Work to complete:
Without including any images, please transcribe all the lines below exactly.

Data shown:

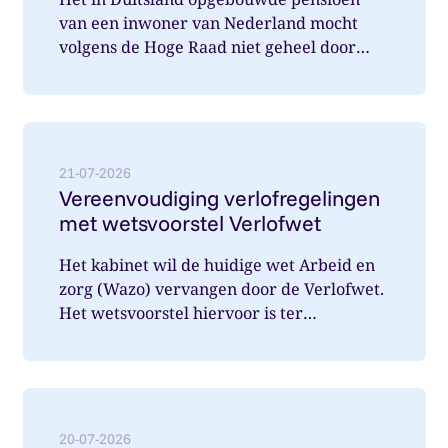
van een inwoner van Nederland mocht
volgens de Hoge Raad niet geheel door
Nederland belast worden. Wat speelde hi...
Lees meer over: Vereenvoudiging verlofregelingen m
21-07-2026
Vereenvoudiging verlofregelingen
met wetsvoorstel Verlofwet
Het kabinet wil de huidige wet Arbeid en
zorg (Wazo) vervangen door de Verlofwet.
Het wetsvoorstel hiervoor is ter
internetconsultatie aangeboden. Ver...
Lees meer over: Vanaf 31 december 2026 arbeidsover
20-07-2026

Answer space:
van een inwoner van Nederland mocht
volgens de Hoge Raad niet geheel door
Nederland belast worden. Wat speelde hi...
Lees meer over: Vereenvoudiging verlofregelingen m
21-07-2026
Vereenvoudiging verlofregelingen
met wetsvoorstel Verlofwet
Het kabinet wil de huidige wet Arbeid en
zorg (Wazo) vervangen door de Verlofwet.
Het wetsvoorstel hiervoor is ter
internetconsultatie aangeboden. Ver...
Lees meer over: Vanaf 31 december 2026 arbeidsover
20-07-2026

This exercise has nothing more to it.